### ACTIVITY
In the entries below, repeat only the lines between those holding "Ke depan, Dinas" and "جاء ذلك في تصريح", inclusive. Leave pictures out.

### AVAILABLE DATA

· · · ·

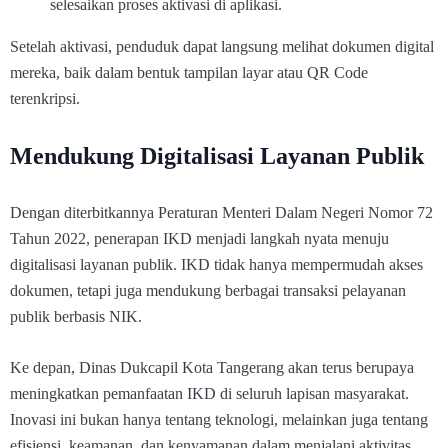
selesaikan proses aktivasi di aplikasi.
Setelah aktivasi, penduduk dapat langsung melihat dokumen digital
mereka, baik dalam bentuk tampilan layar atau QR Code
terenkripsi.
Mendukung Digitalisasi Layanan Publik
Dengan diterbitkannya Peraturan Menteri Dalam Negeri Nomor 72
Tahun 2022, penerapan IKD menjadi langkah nyata menuju
digitalisasi layanan publik. IKD tidak hanya mempermudah akses
dokumen, tetapi juga mendukung berbagai transaksi pelayanan
publik berbasis NIK.
Ke depan, Dinas Dukcapil Kota Tangerang akan terus berupaya
meningkatkan pemanfaatan IKD di seluruh lapisan masyarakat.
Inovasi ini bukan hanya tentang teknologi, melainkan juga tentang
efisiensi, keamanan, dan kenyamanan dalam menjalani aktivitas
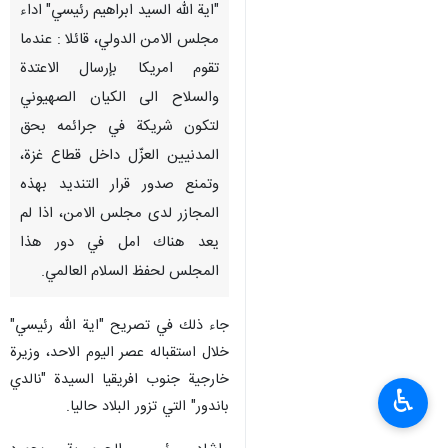
"اية الله السيد ابراهيم رئيسي" اداء
مجلس الامن الدولي، قائلا : عندما
تقوم امريكا بإرسال الاعتدة
والسلاح الى الكيان الصهيوني
لتكون شريكة في جرائمه بحق
المدنيين العزّل داخل قطاع غزة،
وتمنع صدور قرار التنديد بهذه
المجازر لدى مجلس الامن، اذا لم
يعد هناك امل في دور هذا
المجلس لحفظ السلام العالمي.
جاء ذلك في تصريح "اية الله رئيسي"
خلال استقباله عصر اليوم الاحد، وزيرة
خارجية جنوب افريقيا السيدة "نالدي
♿︎
باندور" التي تزور البلاد حاليا.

· · · ·

### WRITTEN SOLUTION
Ke depan, Dinas Dukcapil Kota Tangerang akan terus berupaya
meningkatkan pemanfaatan IKD di seluruh lapisan masyarakat.
Inovasi ini bukan hanya tentang teknologi, melainkan juga tentang
efisiensi, keamanan, dan kenyamanan dalam menjalani aktivitas
"اية الله السيد ابراهيم رئيسي" اداء
مجلس الامن الدولي، قائلا : عندما
تقوم امريكا بإرسال الاعتدة
والسلاح الى الكيان الصهيوني
لتكون شريكة في جرائمه بحق
المدنيين العزّل داخل قطاع غزة،
وتمنع صدور قرار التنديد بهذه
المجازر لدى مجلس الامن، اذا لم
يعد هناك امل في دور هذا
المجلس لحفظ السلام العالمي.
جاء ذلك في تصريح "اية الله رئيسي"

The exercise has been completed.